Hardware (La Paz, 2004), de Jessica Freudenthal Ovando é a evidência indiscutível do fracasso da decisão do jurado na eleição dos ganhadores das cinco versões do Prêmio Nacional de Poesia “Yolanda Bedregal”, com a exceção de Antonio Terán Cabero e Jorge Campero.

Em cada anúncio dos ganhadores desse prêmio nacional as menções são mais alentadoras e sugestivas do que os próprios premiados. Isso ficou claro a partir do momento em que a Plural Editores, a engrenagem principal de “Yolanda Bedregal”, começou a divulgar os resultados em sua linha de difusão e promoção.

Efetivamente, Hardware é um livro de poesia excepcional pela beleza lacerante de suas ironias e a despojada polifonia de leituras (Tristan Tzara, Sylvia Plath, Roque Dalton, Paul Valéry, Humberto Quino Márquez, Pope, Charly García, Agustín Bartra, Yamilé Paz Paredes) que vem a perfilar mais que apoiar a consciência fatalista da autora.

Tal como o crítico e semiólogo francês Roland Barthes, Jessica Freudenthal realiza uma leitura personalíssima das mitologias contemporâneas (o eterno feminino, o trabalho intelectual, o doméstico ou familiar), até deslocá-las de seus significados tradicionais por outros que são talvez mais reais ou atuais. A partir desse “abismo” lança seus dardos.

Não há em Hardware nem um pouco da complacência, da contemplação e da inocência feminina (características da mulher submissa e obediente), mas ao contrário: a descortesia, a intimidação e o sarcasmo de Lilith, a primeira mulher criada por Deus.

A partir desse ponto de vista, o ambiente familiar e doméstico não é o que parece ser, senão o que está a ponto de revelar o fio da linguagem de Jessica Freudenthal. Sua palavra é uma espada que fere de ironia os valores mais profundos da cotidianidade.

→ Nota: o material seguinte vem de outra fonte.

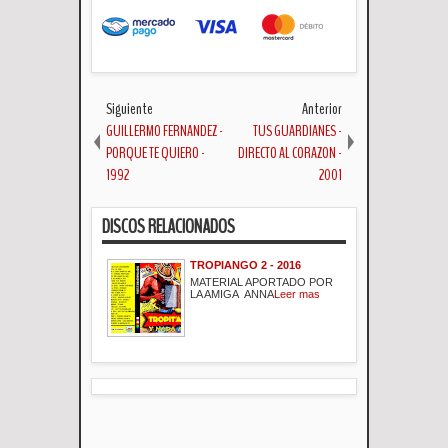
Siguiente
Anterior
GUILLERMO FERNANDEZ -
TUS GUARDIANES -
PORQUE TE QUIERO -
DIRECTO AL CORAZON -
1992
2001
DISCOS RELACIONADOS
TROPIANGO 2 - 2016
MATERIAL APORTADO POR
LA AMIGA ANNA
Leer mas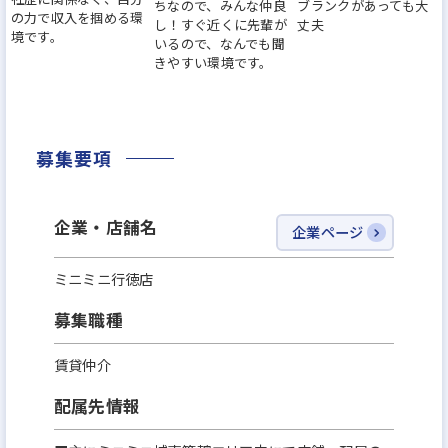
ちなので、みんな仲良
ブランクがあっても大
できます
の力で収入を掴める環
し！すぐ近くに先輩が
丈夫
境です。
・「ありがとう！」の言葉が嬉しい職場です
いるので、なんでも聞
きやすい環境です。
✨POINT 4｜プライベートもしっかり充実
・水曜（4月～12月）・GW・夏季・年末年始は店舗
募集要項
お休み！
・旅行や趣味も楽しみながら働けます
企業・店舗名
企業ページ
ミニミニ行徳店
募集職種
賃貸仲介
配属先情報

Indo mais além, os poemas de Hardware rompem ou quebram a face monótona da realidade comum, quer dizer, se estilhaçam contra as unhas e as boquinhas pintadas da hipocrisia familiar, doméstica e urbana. Nunca mais argumenta Freudenthal ao sonho americano made in Walt Disney.

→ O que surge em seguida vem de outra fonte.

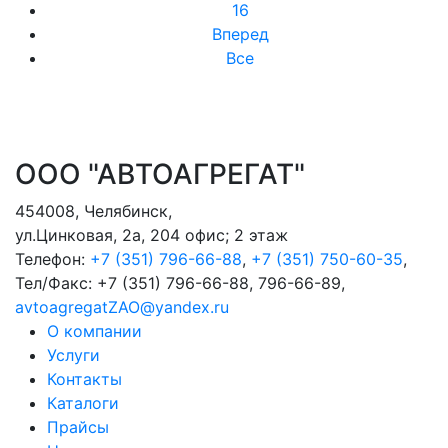
16
Вперед
Все
ООО "АВТОАГРЕГАТ"
454008
,
Челябинск
,
ул.Цинковая, 2а, 204 офис; 2 этаж
Телефон:
+7 (351) 796-66-88
,
+7 (351) 750-60-35
,
Тел/Факс:
+7 (351) 796-66-88, 796-66-89
,
avtoagregatZAO@yandex.ru
О компании
Услуги
Контакты
Каталоги
Прайсы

Ao ser uma crítica do ambiente familiar e doméstico, Hardware é também não pode deixar de ser uma crítica da linguagem que o assinala, porque a ironia funciona em ambos os lados tanto na realidade como na imaginação, porque transforma ambos significados.

Por isso o livro de Freudenthal é, acertadamente dito pela autora, “um simulacro de/pura ginástica cerebral”. Nada mais pontual que esta observação ressaltada no início da obra poética a fim de estabelecer o jogo.

Não obstante, o sarcasmo utilizado em Hardware produz, no ápice de contato com o leitor, um curto-circuito. O poema deixa de ser o poema que vem orientar a existência humana para converte-se em uma simples vantagem: um “poema curita” como diz Freudenthal.

A poesia de Freudenthal vai na mesma direção da poesia de Humberto Quino Márquez: irreverente com as coisas familiares do mundo e também irreverente consigo mesma com a mesma paixão e agudeza da argentina Laura Yasán ou a alegria da chilena Malú Urriola.